Just a few years ago, the Web was an open playing field where few things were taboo. Those days are gone, and if we're not careful, there could be dire consequences for online marketers.
A 19-year-old, Shawn Fanning, created Napster 10 years ago, and that battle is still being fought. Craigslist started 14 years ago and -- while the classified ads for apartments, dating, and items for sale are as popular as ever -- it seems the adult listings are fast becoming a major legal battleground. Add the censorship by China, the legal battles throughout Europe, and the constant threat of U.S. government intervention into behavioral targeting, and we can see that the Web is now far from its Wild West days.
The increase in cyberpolice isn't necessarily a bad thing; many Web activities need policing. More publicity about the presence may lower the number of online predators and other serious criminals.
People who get caught using online prostitution services obviously haven't read about the push by 40 state Attorneys General to get Craigslist to hand over their information -- not just the advertisers. But some of the most ignorant Web users have to be the people who criticized the tax trial of a Las Vegas resident who thought he could pay in gold coins but for tax purposes report the money as the face value of the coins.
The newspaper was served a grand jury subpoena from the U.S. attorney's office demanding they turn over all records pertaining to those postings, including full name, date of birth, physical address, gender, ZIP code, password prompts, security questions, telephone numbers, and IP address.
Among the comments was an entry from a person bragging they hadn't paid taxes in more than 30 years -- we really think the Web is anonymous!
The Web isn't some autonomous body that operates beyond the law -- though for years people have looked at it that way. With privacy problems, there is a growing possibility that the U.S. government will step in to regulate what can be gathered in the way of user information.
The U.K. Culture Minister Barbara Follett "wants an 'age identification card' for online access and pre-screening of user-generated content uploads. Don't expect things to stop there. Once the mode of delivery is regulated in a way to facilitate official oversight, expect direct regulation of content next," a libertarian blog pointed out recently.
Yahoo was fined in Belgium for not sharing e-mails of people using a Yahoo address to perpetrate fraud, WAtoday.com.au reported.
The Australian government has already started a censorship trial, with one of their national ISPs signing up.
"Senator Conroy -- despite his promises before Labor was elected that people would be able to opt out of any internet filters -- has said the first tier of the Government's censorship policy will be compulsory for all. This would block all 'illegal' and 'inappropriate' material, as determined in part by a secret blacklist administered by the Australian Communications and Media Authority. A second tier would filter out content deemed harmful for children, such as pornography, but this would be optional for Internet users," the online Australian newspaper reported.
This type of regulation should have a major impact on the Web. In the U.S., the Interactive Advertising Bureau has encouraged self-regulation to ensure consumer privacy protection, but it seems the industry is dragging its feet and may soon fall under the rules of the government.
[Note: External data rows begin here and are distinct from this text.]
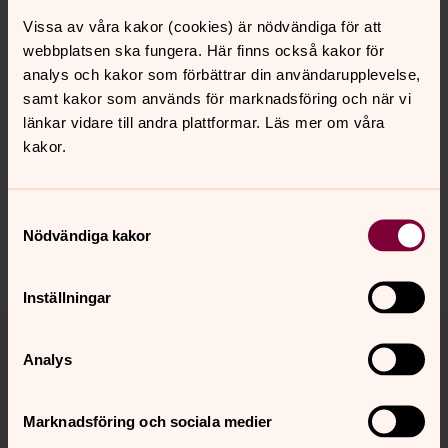
Tel: 0240 - 61 18 50
Vissa av våra kakor (cookies) är nödvändiga för att
Hemsida:
Svenska kyrkans familjerådgivning i Ludvika
webbplatsen ska fungera. Här finns också kakor för
analys och kakor som förbättrar din användarupplevelse,
Svenska kyrkan erbjuder familjerådgivning till
samt kakor som används för marknadsföring och när vi
församlingsbor på många platser i landet. På
Svenska
länkar vidare till andra plattformar. Läs mer om våra
kyrkans hemsida
hittar du ytterligare adresser!
kakor.
Samtyckesval
Senast ändrad 25 september 2024
Nödvändiga kakor
Dela
Inställningar
Tillbaka till toppen
Tillbaka till innehållet
Analys
Kontakt
Marknadsföring och sociala medier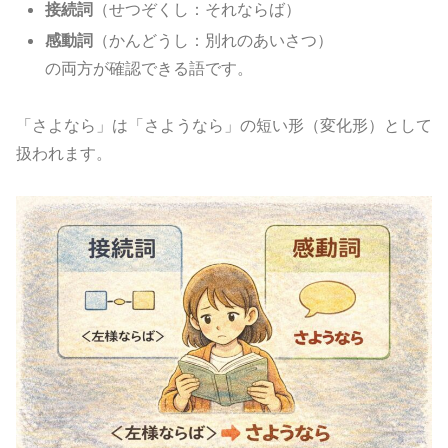
接続詞
（せつぞくし：それならば）
感動詞
（かんどうし：別れのあいさつ）
の両方が確認できる語です。
「さよなら」は「さようなら」の短い形（変化形）として
扱われます。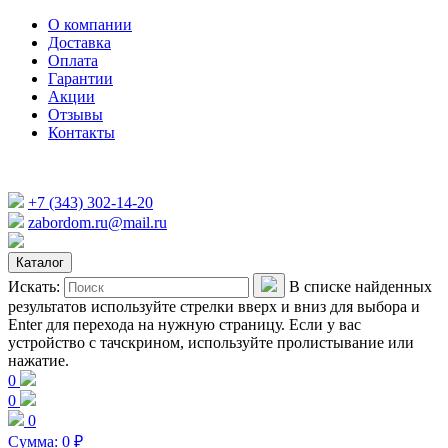
О компании
Доставка
Оплата
Гарантии
Акции
Отзывы
Контакты
+7 (343) 302-14-20
zabordom.ru@mail.ru
Каталог
Искать:
В списке найденных
результатов используйте стрелки вверх и вниз для выбора и
Enter для перехода на нужную страницу. Если у вас
устройство с тачскрином, используйте пролистывание или
нажатие.
0
0
0
Сумма:
0
₽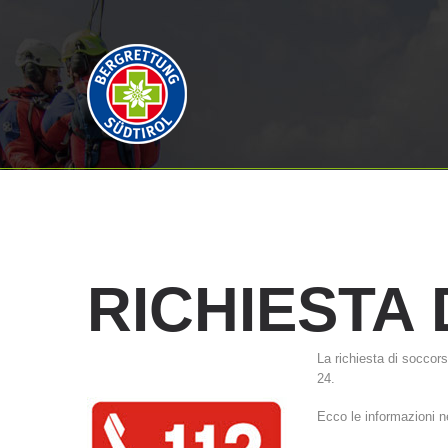
RICHIESTA
La richiesta di soccor
24.
Ecco le informazioni n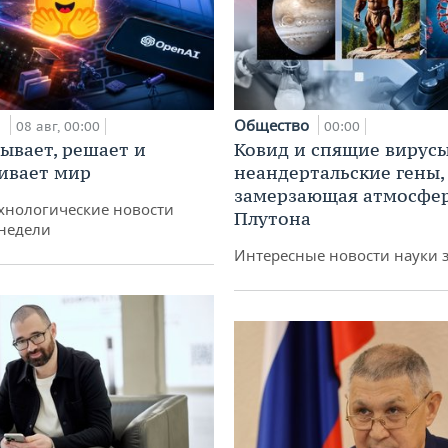
и
Общество
08 авг, 00:00
00:00
ывает, решает и
Ковид и спящие вирусы
ивает мир
неандертальские гены,
замерзающая атмосфе
хнологические новости
Плутона
недели
Интересные новости науки 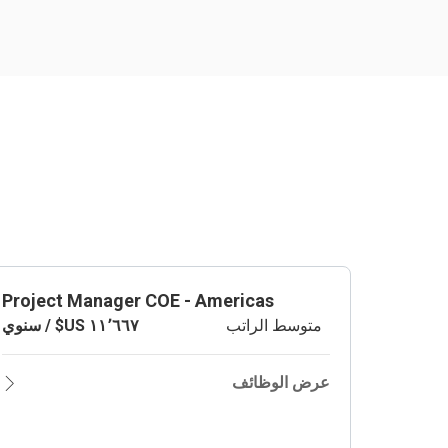
Project Manager COE - Americas
متوسط الراتب
عرض الوظائف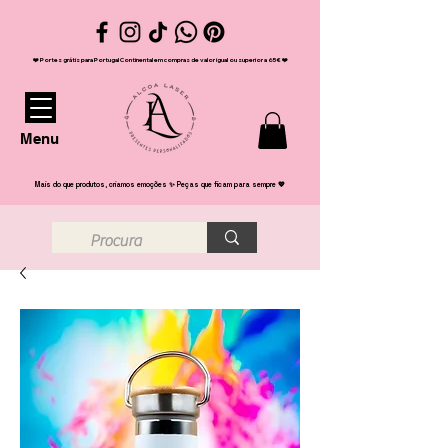
❤️ Portes grátis para Portugal Continental em compras de valor igual ou superior a 65€ ❤️
Menu
Mais do que produtos, criamos emoções ✨ Peças que ficam para sempre 💖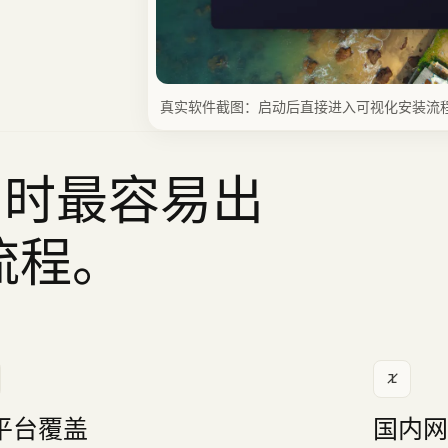
真实软件截图：启动后直接进入可视化安装流
de 时最容易出
流程。
平台覆盖
国内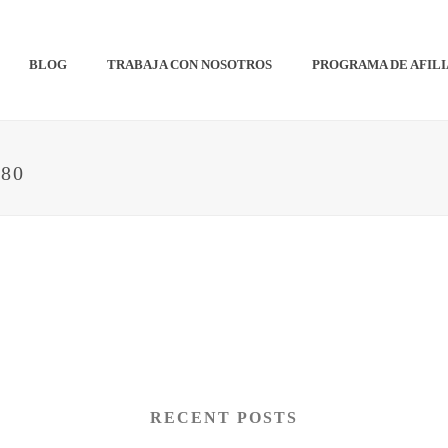
BLOG
TRABAJA CON NOSOTROS
PROGRAMA DE AFIL
080
RECENT POSTS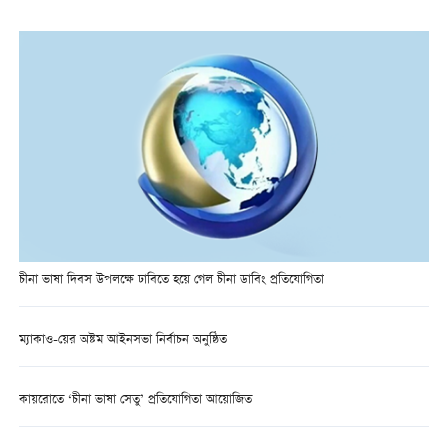
চীনা ভাষা দিবস উপলক্ষে ঢাবিতে হয়ে গেল চীনা ডাবিং প্রতিযোগিতা
ম্যাকাও-য়ের অষ্টম আইনসভা নির্বাচন অনুষ্ঠিত
কায়রোতে ‘চীনা ভাষা সেতু’ প্রতিযোগিতা আয়োজিত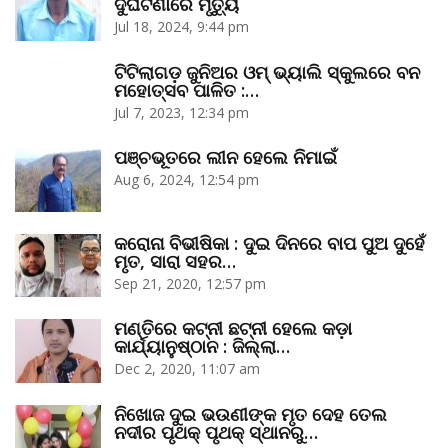
ଦୁର୍ଘଟଣାରେ ମୃତ୍ୟୁ
Jul 18, 2024, 9:44 pm
ଟିଟିଲାଗଡ଼ ଜୁନିଅର ଓମ୍‌ ଭ୍ୟାଲି ସ୍କୁଲରେ ବନ
ମହୋତ୍ସବ ପାଳିତ :…
Jul 7, 2023, 12:34 pm
ପଞ୍ଚଭୂତରେ ଲୀନ ହେଲେ ନିମାଇଁ
Aug 6, 2024, 12:54 pm
କରୋନା ବିଭୀଷିକା : ଦୁଇ ଦିନରେ ବାପ ପୁଅ ଦୁହେଁ
ମୃତ, ସାରା ସହର…
Sep 21, 2020, 12:57 pm
ମଣ୍ତିରେ କଟ୍‌ନୀ ଛଟ୍‌ନୀ ହେଲେ କଡ଼ା
କାର୍ଯ୍ୟାନୁଷ୍ଠାନ : ଜିଲ୍ଲା…
Dec 2, 2020, 11:07 am
ନିଖୋଜ ଦୁଇ ଭଉଣୀଙ୍କ ମୃତ ଦେହ ତେଲ
ନଦୀର ପୃଥକ୍‌ ପୃଥକ୍‌ ସ୍ଥାନରୁ…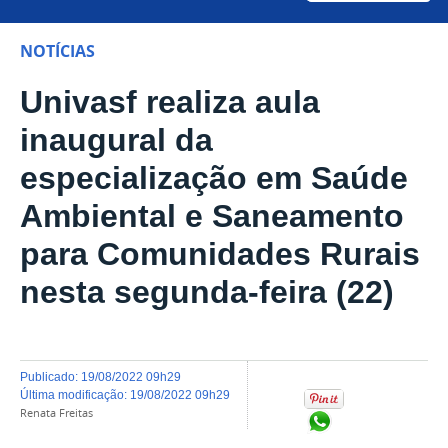
NOTÍCIAS
Univasf realiza aula
inaugural da
especialização em Saúde
Ambiental e Saneamento
para Comunidades Rurais
nesta segunda-feira (22)
publicado
:
19/08/2022 09h29
última modificação
:
19/08/2022 09h29
Renata Freitas
Compartilhar no Wh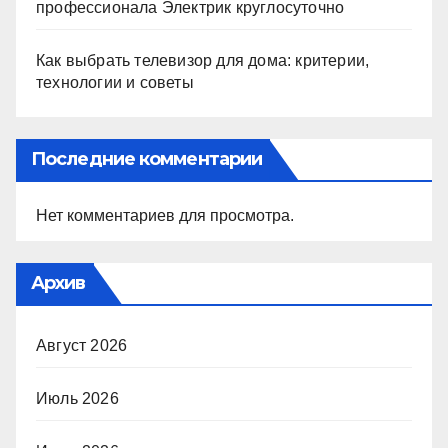
профессионала Электрик круглосуточно
Как выбрать телевизор для дома: критерии,
технологии и советы
Последние комментарии
Нет комментариев для просмотра.
Архив
Август 2026
Июль 2026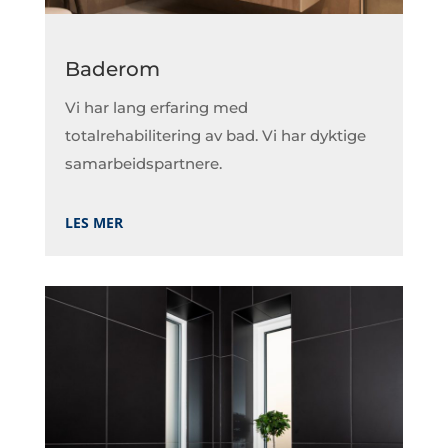
Baderom
Vi har lang erfaring med
totalrehabilitering av bad. Vi har dyktige
samarbeidspartnere.
LES MER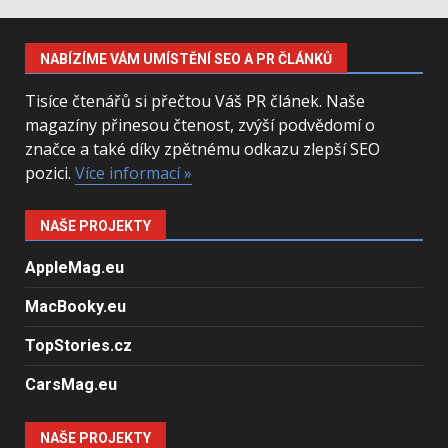
NABÍZÍME VÁM UMÍSTĚNÍ SEO A PR ČLÁNKŮ
Tisíce čtenářů si přečtou Váš PR článek. Naše
magazíny přinesou čtenost, zvýší podvědomí o
značce a také díky zpětnému odkazu zlepší SEO
pozici.
Více informací »
NAŠE PROJEKTY
AppleMag.eu
MacBooky.eu
TopStories.cz
CarsMag.eu
NAŠE PROJEKTY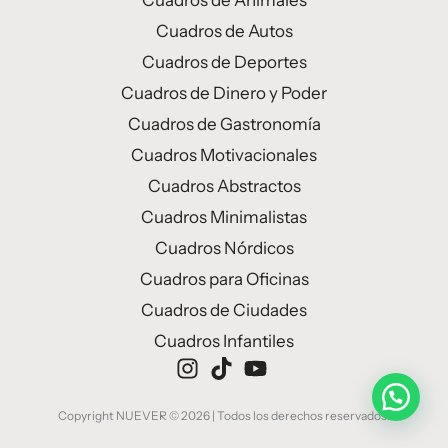
Cuadros de Animales
Cuadros de Autos
Cuadros de Deportes
Cuadros de Dinero y Poder
Cuadros de Gastronomía
Cuadros Motivacionales
Cuadros Abstractos
Cuadros Minimalistas
Cuadros Nórdicos
Cuadros para Oficinas
Cuadros de Ciudades
Cuadros Infantiles
Copyright NUEVER © 2026 | Todos los derechos reservados.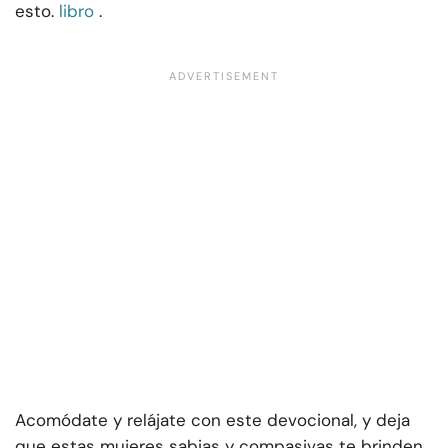
esto.
libro
.
Acomódate y relájate con este devocional, y deja
que estas mujeres sabias y compasivas te brinden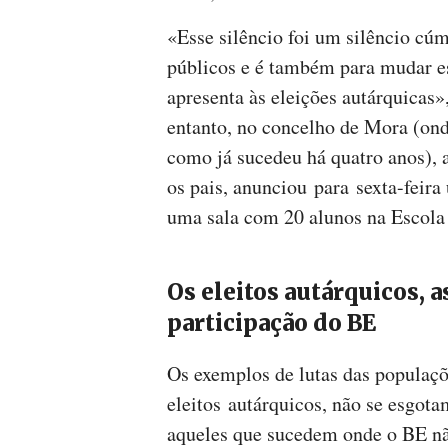
«Esse silêncio foi um silêncio cúm
públicos e é também para mudar es
apresenta às eleições autárquicas»
entanto, no concelho de Mora (ond
como já sucedeu há quatro anos),
os pais, anunciou para sexta-feir
uma sala com 20 alunos na Escola 
Os eleitos autárquicos, a
participação do BE
Os exemplos de lutas das populaçõ
eleitos autárquicos, não se esgo
aqueles que sucedem onde o BE não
"Lawmakers, including Rep. Rick Boucher (D-Virginia), the chairman of the House Subcommittee on Communications, Technology, are pushing for greater regulation and the implementation of more aggressive opt-in policies. The goal is better consumer privacy protection, and the target: online behavioral targeting practices. It's pretty clear the IAB and other online marketers need to get serious about educating consumers about targeting and its parameters, or there will be further regulation," digiday has reported.
We all gripe about Google being the Borg of our industry, but a government intervention may not be a pretty thing. Will it be like the Ma Bell breakup back in the '80s? Could it see even more jobs lost in our space?
Government involvement in our daily lives isn't always a bad thing -- but this could be a scary one. It isn't hard to see how little our leaders know about the Web. Putting its future in their hands could be a mistake.
Maybe it's time for us to become a little more proactive and get in there and do something. Sitting around doing nothing rarely leads to success.
Chris Boggs Fires Back
Frank, great insight! This all almost makes buying links seem a little benign, doesn't it?
You'd think that the Internet is becoming a safer place as a result of the predatory laws going into effect. Hopefully, this kind of thing has completely dissipated by the time my daughter gets older, but full safety will need legislation along the lines of what Barbara Follett is suggesting.
I'm glad to see that my motherland Belgium is taking a tough stance here too (I was born in Liege). Frankly, I'd be very happy to regulate my children's online neighborhood more assuredly than the current systems, which obviously have exploitable loopholes.
Speaking of loopholes, what about SEO as related to advertising laws? "Truth in advertising" and "full disclosure" are two looming concepts.
Indexed pages with outdated offerings and the continuance of pay-for-post and other unmarked advertising links will only grow as Webmasters further realize their earning potential.
These are a couple potential future discussions that have simmered in the past, and could definitely lead to government intervention. Of course, we've also discussed setting up standards for SEO in the past, which probably should still be done in order to preempt further government "nosiness."
SES San Jose this year has a few great "future" panels and the buzz around these topics will all continue to grow.